(Stored data entries)
::::::

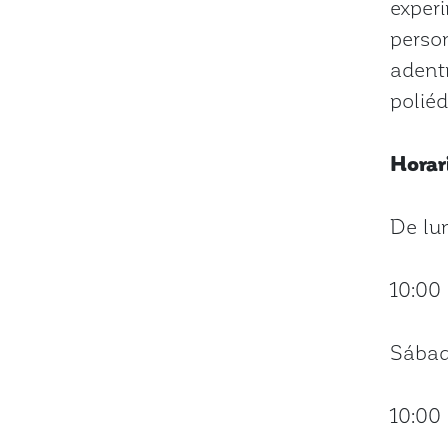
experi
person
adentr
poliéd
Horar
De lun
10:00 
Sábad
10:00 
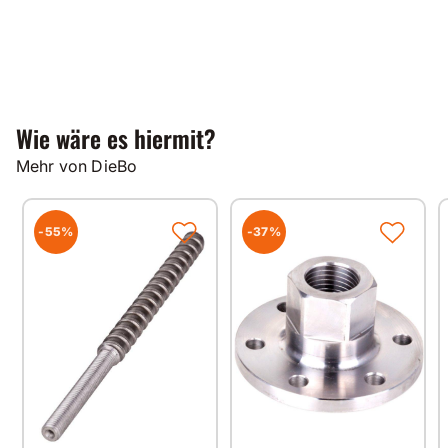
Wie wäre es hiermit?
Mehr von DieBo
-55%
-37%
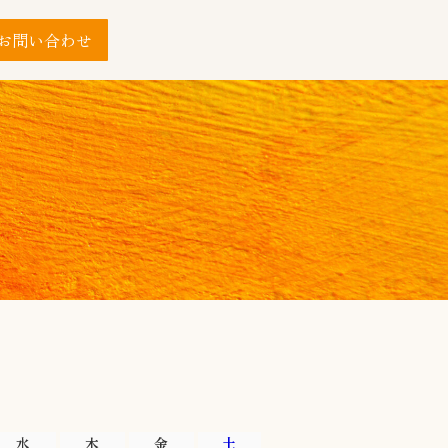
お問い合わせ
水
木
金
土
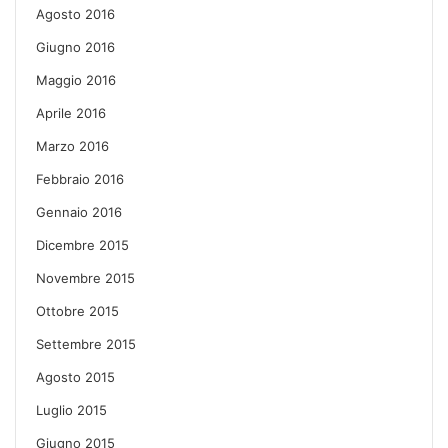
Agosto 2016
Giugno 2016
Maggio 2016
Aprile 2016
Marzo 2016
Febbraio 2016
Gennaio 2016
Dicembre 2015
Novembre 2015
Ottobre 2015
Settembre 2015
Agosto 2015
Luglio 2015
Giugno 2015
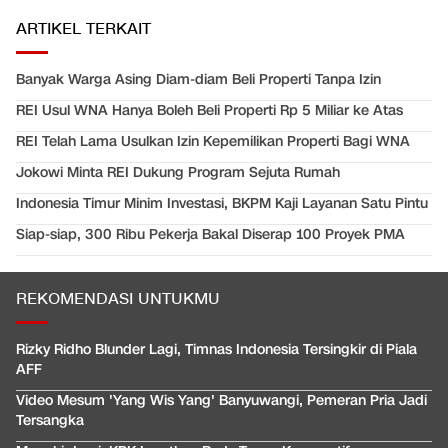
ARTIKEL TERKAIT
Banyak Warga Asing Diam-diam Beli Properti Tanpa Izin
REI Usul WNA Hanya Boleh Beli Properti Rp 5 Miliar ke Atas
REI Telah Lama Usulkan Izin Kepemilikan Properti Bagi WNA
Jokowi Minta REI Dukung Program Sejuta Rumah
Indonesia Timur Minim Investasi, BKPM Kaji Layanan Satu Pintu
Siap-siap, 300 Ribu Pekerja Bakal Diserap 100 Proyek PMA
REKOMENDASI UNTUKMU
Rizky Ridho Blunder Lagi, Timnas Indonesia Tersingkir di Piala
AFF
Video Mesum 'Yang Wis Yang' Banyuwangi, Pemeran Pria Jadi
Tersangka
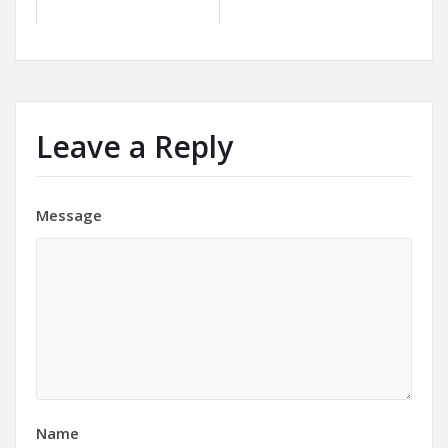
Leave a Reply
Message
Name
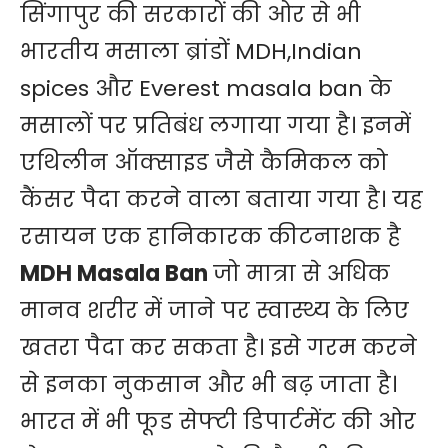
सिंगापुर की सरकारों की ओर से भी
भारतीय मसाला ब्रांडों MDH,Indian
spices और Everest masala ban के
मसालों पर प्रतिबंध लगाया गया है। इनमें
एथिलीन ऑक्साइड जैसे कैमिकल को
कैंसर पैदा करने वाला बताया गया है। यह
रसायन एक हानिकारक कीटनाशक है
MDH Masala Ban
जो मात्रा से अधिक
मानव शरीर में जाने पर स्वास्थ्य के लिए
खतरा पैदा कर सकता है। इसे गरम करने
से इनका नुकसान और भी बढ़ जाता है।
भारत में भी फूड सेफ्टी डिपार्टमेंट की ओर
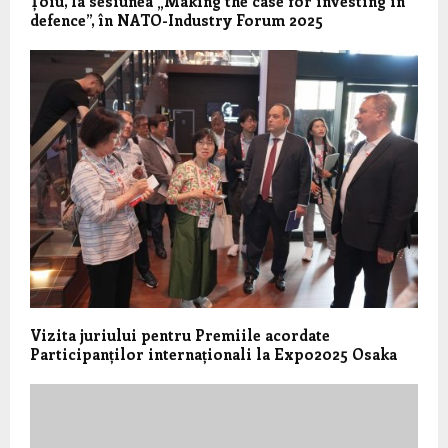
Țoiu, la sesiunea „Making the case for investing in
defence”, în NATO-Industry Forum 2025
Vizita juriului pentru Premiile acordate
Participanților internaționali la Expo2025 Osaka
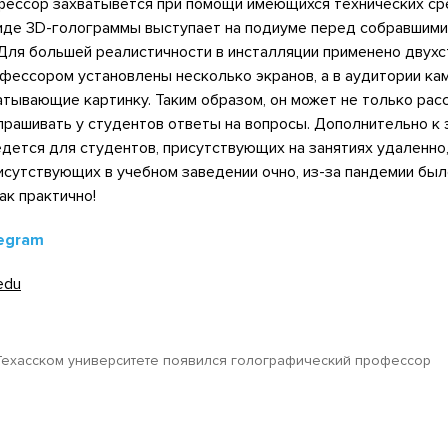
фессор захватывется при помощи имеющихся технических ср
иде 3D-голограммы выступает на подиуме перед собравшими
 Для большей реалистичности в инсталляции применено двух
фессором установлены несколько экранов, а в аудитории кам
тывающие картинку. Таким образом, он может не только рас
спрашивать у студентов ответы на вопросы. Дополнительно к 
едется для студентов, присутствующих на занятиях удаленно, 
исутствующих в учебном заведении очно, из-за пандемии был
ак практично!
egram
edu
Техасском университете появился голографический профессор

::::::

* _What to work on_
Please retype the data exactly. The pictures do not go in.

* _Result below_
experi
person
adentr
poliéd
Horar
De lun
10:00 
Sábad
10:00 
Wie wäre es hiermit?
Mehr von DieBo
-55%
-37%
お問い合わせ
水
木
金
土
Agosto 2016
Giugno 2016
Maggio 2016
Aprile 2016
Marzo 2016
Febbraio 2016
Gennaio 2016
Dicembre 2015
Novembre 2015
Ottobre 2015
Settembre 2015
Agosto 2015
Luglio 2015
Giugno 2015
ARTIKEL TERKAIT
Banyak Warga Asing Diam-diam Beli Properti Tanpa Izin
REI Usul WNA Hanya Boleh Beli Properti Rp 5 Miliar ke Atas
REI Telah Lama Usulkan Izin Kepemilikan Properti Bagi WNA
Jokowi Minta REI Dukung Program Sejuta Rumah
Indonesia Timur Minim Investasi, BKPM Kaji Layanan Satu Pintu
Siap-siap, 300 Ribu Pekerja Bakal Diserap 100 Proyek PMA
REKOMENDASI UNTUKMU
Rizky Ridho Blunder Lagi, Timnas Indonesia Tersingkir di Piala
AFF
Video Mesum 'Yang Wis Yang' Banyuwangi, Pemeran Pria Jadi
Tersangka
Leave a Reply
Message
Name
सिंगापुर की सरकारों की ओर से भी
भारतीय मसाला ब्रांडों MDH,Indian
spices और Everest masala ban के
मसालों पर प्रतिबंध लगाया गया है। इनमें
एथिलीन ऑक्साइड जैसे कैमिकल को
कैंसर पैदा करने वाला बताया गया है। यह
रसायन एक हानिकारक कीटनाशक है
MDH Masala Ban
जो मात्रा से अधिक
मानव शरीर में जाने पर स्वास्थ्य के लिए
खतरा पैदा कर सकता है। इसे गरम करने
से इनका नुकसान और भी बढ़ जाता है।
भारत में भी फूड सेफ्टी डिपार्टमेंट की ओर
Țoiu, la sesiunea „Making the case for investing in
defence”, în NATO-Industry Forum 2025
Vizita juriului pentru Premiile acordate
Participanților internaționali la Expo2025 Osaka
фессор захватывется при помощи имеющихся технических ср
иде 3D-голограммы выступает на подиуме перед собравшими
 Для большей реалистичности в инсталляции применено двух
фессором установлены несколько экранов, а в аудитории кам
тывающие картинку. Таким образом, он может не только рас
спрашивать у студентов ответы на вопросы. Дополнительно к 
едется для студентов, присутствующих на занятиях удаленно, 
исутствующих в учебном заведении очно, из-за пандемии был
ак практично!
egram
edu
Техасском университете появился голографический профессор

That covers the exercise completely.